DATA EXTRACTS Block Start

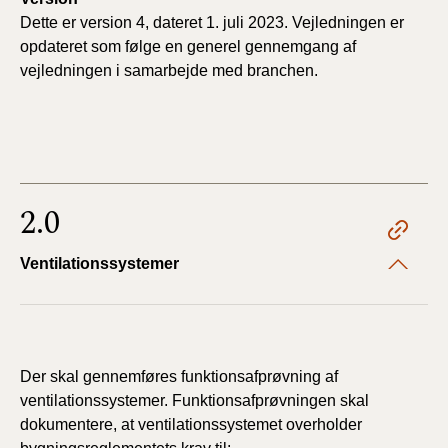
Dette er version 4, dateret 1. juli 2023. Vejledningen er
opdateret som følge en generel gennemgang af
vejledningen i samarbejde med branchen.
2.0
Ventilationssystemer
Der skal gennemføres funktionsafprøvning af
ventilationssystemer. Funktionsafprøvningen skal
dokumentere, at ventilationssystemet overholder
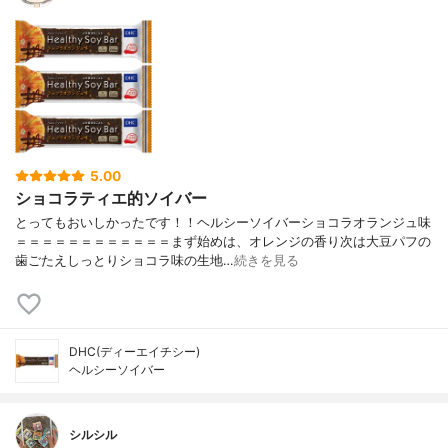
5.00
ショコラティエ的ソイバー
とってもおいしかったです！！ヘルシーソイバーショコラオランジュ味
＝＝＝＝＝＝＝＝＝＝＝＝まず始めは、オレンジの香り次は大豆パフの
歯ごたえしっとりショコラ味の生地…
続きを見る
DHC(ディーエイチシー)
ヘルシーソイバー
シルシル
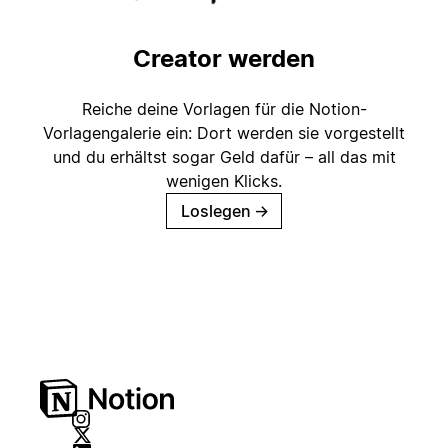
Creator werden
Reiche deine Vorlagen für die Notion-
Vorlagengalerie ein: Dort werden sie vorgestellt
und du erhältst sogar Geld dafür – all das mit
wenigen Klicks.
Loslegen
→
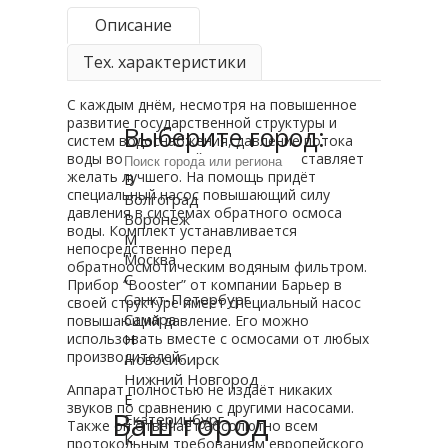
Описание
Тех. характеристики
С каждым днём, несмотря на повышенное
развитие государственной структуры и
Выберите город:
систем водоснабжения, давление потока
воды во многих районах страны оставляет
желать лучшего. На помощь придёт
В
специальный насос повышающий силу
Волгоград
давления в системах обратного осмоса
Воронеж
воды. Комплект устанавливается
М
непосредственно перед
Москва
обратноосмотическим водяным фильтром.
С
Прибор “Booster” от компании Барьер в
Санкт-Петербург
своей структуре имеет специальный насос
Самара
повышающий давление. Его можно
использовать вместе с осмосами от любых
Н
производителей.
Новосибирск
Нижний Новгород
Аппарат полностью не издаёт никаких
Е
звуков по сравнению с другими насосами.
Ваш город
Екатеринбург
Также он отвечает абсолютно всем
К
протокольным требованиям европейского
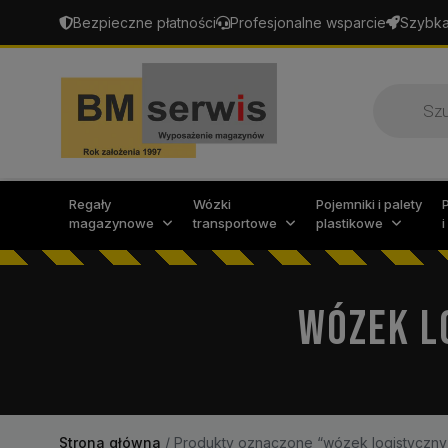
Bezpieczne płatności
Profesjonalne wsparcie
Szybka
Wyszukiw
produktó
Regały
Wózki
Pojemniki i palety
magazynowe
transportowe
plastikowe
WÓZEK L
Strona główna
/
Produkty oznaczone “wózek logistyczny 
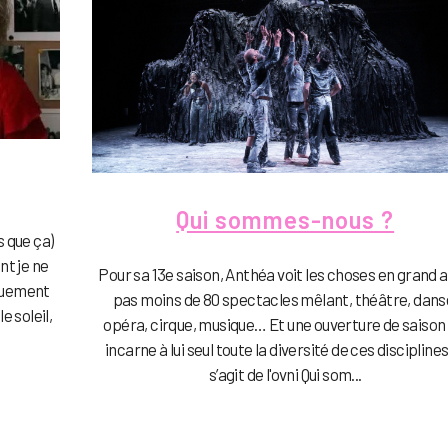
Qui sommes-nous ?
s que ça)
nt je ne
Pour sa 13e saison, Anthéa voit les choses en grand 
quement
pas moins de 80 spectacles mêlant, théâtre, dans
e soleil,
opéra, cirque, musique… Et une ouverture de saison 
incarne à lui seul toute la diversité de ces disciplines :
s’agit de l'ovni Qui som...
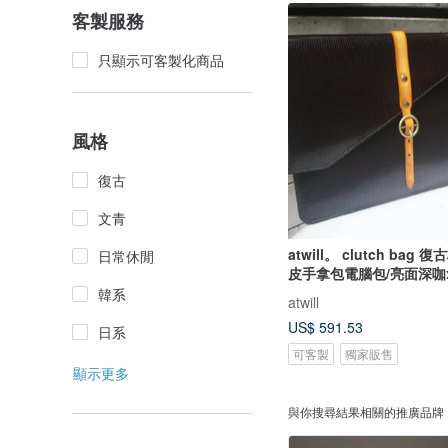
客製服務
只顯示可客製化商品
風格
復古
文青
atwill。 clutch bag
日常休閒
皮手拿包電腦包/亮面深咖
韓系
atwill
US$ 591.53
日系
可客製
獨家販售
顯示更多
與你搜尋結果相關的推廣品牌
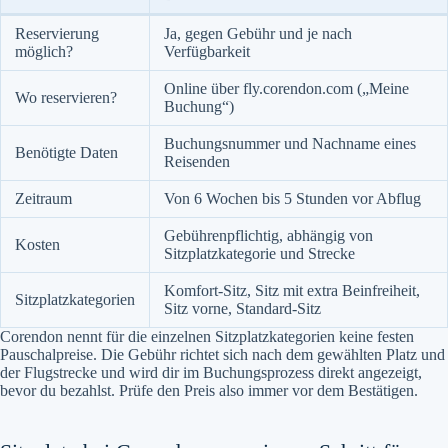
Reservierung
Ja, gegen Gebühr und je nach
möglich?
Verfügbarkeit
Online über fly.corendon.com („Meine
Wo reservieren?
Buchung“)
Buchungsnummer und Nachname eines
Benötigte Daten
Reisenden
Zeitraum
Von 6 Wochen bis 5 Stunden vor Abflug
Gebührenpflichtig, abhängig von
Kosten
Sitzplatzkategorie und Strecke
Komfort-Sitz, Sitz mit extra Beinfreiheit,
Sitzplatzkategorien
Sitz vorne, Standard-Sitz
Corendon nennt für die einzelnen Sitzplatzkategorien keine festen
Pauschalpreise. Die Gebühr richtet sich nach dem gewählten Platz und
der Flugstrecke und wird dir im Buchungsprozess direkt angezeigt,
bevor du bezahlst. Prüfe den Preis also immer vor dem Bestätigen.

DATA EXTRACTS Block End

→ WHAT TO DO
Only the lines from the beginning of the records through the line bearing "とってもおいしかったです！！ヘルシーソイバーショコラオランジュ味" belong in the answer, copied word for word with pictures left out.

→ RESPONSE AREA
Dette er version 4, dateret 1. juli 2023. Vejledningen er
opdateret som følge en generel gennemgang af
vejledningen i samarbejde med branchen.
2.0
Ventilationssystemer
Der skal gennemføres funktionsafprøvning af
ventilationssystemer. Funktionsafprøvningen skal
dokumentere, at ventilationssystemet overholder
5.00
ショコラティエ的ソイバー
とってもおいしかったです！！ヘルシーソイバーショコラオランジュ味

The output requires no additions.